**ACTIVITY:** Scan the entries below and state how many lines contain "sobe". No other output.

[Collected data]

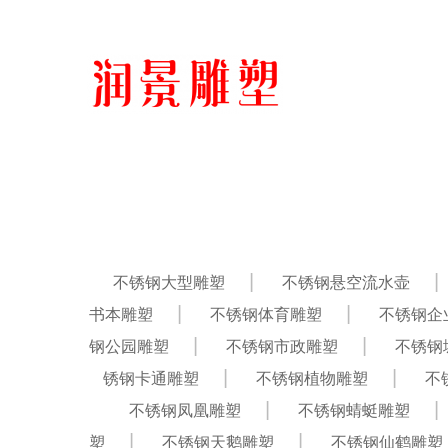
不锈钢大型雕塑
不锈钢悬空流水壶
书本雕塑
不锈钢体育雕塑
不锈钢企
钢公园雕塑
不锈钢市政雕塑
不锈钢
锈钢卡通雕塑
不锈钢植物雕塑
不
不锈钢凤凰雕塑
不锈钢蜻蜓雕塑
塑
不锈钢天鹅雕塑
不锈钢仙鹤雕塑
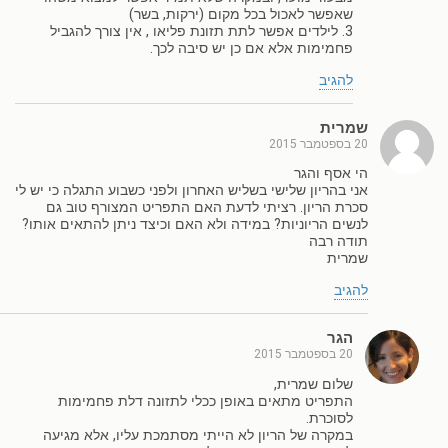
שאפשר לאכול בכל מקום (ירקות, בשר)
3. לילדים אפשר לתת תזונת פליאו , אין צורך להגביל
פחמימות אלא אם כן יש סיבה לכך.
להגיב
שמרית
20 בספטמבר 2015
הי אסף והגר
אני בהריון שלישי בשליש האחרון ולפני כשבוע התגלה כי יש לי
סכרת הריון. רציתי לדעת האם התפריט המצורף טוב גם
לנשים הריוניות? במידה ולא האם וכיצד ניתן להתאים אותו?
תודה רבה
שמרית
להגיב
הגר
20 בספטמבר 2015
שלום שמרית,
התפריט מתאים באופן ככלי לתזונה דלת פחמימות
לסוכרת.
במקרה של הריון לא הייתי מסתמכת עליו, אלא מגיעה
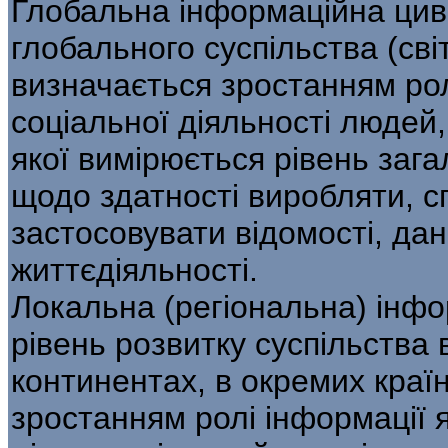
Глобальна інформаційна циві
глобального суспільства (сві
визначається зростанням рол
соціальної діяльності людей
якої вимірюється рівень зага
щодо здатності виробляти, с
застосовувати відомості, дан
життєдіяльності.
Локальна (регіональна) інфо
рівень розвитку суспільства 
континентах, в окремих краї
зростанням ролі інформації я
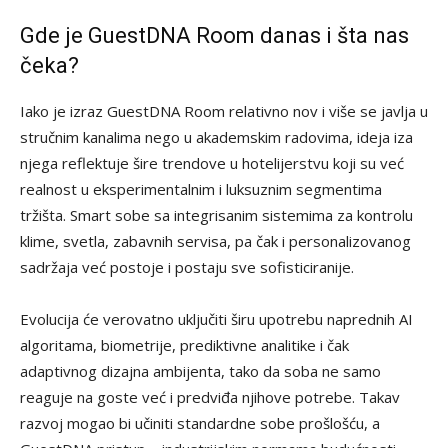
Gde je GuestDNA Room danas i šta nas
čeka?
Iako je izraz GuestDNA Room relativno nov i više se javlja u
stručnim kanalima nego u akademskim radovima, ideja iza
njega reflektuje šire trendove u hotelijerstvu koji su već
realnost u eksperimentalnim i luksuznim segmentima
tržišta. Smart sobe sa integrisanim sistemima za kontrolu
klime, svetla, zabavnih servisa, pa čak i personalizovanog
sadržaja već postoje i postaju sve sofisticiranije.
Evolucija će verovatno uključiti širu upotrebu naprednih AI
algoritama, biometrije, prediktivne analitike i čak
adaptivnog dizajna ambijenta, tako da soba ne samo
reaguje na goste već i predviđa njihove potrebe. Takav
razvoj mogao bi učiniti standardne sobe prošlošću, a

**TASK SOLUTION:** 2